# Information provided:

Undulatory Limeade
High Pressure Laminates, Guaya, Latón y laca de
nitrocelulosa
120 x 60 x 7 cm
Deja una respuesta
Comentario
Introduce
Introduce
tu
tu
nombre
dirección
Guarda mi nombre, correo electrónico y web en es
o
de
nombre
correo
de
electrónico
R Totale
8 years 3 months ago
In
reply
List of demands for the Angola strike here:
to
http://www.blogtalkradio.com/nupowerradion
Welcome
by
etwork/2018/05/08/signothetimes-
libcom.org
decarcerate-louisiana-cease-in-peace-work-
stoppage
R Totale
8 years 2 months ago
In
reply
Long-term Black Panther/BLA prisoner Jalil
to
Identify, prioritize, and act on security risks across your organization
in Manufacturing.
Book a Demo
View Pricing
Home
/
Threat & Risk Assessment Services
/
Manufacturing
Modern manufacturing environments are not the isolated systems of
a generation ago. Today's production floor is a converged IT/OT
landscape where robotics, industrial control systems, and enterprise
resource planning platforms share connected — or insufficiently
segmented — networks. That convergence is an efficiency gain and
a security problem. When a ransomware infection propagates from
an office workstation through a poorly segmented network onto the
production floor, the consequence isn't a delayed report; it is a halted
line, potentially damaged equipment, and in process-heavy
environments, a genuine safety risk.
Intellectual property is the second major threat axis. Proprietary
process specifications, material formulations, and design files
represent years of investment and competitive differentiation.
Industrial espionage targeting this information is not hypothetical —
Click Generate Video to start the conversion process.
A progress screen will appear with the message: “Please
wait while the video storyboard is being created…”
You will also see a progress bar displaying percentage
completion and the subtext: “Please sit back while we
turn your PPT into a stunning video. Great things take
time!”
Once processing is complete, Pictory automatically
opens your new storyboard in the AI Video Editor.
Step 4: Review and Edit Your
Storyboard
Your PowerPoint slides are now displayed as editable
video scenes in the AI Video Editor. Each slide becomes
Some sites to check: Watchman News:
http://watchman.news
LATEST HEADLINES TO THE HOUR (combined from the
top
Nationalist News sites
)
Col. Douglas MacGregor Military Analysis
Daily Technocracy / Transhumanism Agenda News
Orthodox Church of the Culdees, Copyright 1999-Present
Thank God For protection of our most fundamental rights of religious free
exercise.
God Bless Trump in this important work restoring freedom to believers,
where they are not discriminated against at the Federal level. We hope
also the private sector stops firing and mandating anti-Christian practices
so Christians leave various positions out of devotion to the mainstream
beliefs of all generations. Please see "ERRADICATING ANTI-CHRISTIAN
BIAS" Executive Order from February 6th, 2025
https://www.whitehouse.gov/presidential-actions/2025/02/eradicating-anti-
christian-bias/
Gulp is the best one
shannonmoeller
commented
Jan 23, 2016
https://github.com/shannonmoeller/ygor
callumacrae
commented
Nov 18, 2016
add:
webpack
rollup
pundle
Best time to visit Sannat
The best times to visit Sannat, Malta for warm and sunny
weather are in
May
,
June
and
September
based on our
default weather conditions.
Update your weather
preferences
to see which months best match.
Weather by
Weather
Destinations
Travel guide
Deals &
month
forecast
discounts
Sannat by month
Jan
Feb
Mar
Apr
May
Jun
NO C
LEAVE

# Problem:
Your output must be the exact lines from the one containing "Step 4: Review and Edit Your" through the end of the data above, both included, and nothing more.

# Answer section:
Step 4: Review and Edit Your
Storyboard
Your PowerPoint slides are now displayed as editable
video scenes in the AI Video Editor. Each slide becomes
Some sites to check: Watchman News:
http://watchman.news
LATEST HEADLINES TO THE HOUR (combined from the
top
Nationalist News sites
)
Col. Douglas MacGregor Military Analysis
Daily Technocracy / Transhumanism Agenda News
Orthodox Church of the Culdees, Copyright 1999-Present
Thank God For protection of our most fundamental rights of religious free
exercise.
God Bless Trump in this important work restoring freedom to believers,
where they are not discriminated against at the Federal level. We hope
also the private sector stops firing and mandating anti-Christian practices
so Christians leave various positions out of devotion to the mainstream
beliefs of all generations. Please see "ERRADICATING ANTI-CHRISTIAN
BIAS" Executive Order from February 6th, 2025
https://www.whitehouse.gov/presidential-actions/2025/02/eradicating-anti-
christian-bias/
Gulp is the best one
shannonmoeller
commented
Jan 23, 2016
https://github.com/shannonmoeller/ygor
callumacrae
commented
Nov 18, 2016
add:
webpack
rollup
pundle
Best time to visit Sannat
The best times to visit Sannat, Malta for warm and sunny
weather are in
May
,
June
and
September
based on our
default weather conditions.
Update your weather
preferences
to see which months best match.
Weather by
Weather
Destinations
Travel guide
Deals &
month
forecast
discounts
Sannat by month
Jan
Feb
Mar
Apr
May
Jun
NO C
LEAVE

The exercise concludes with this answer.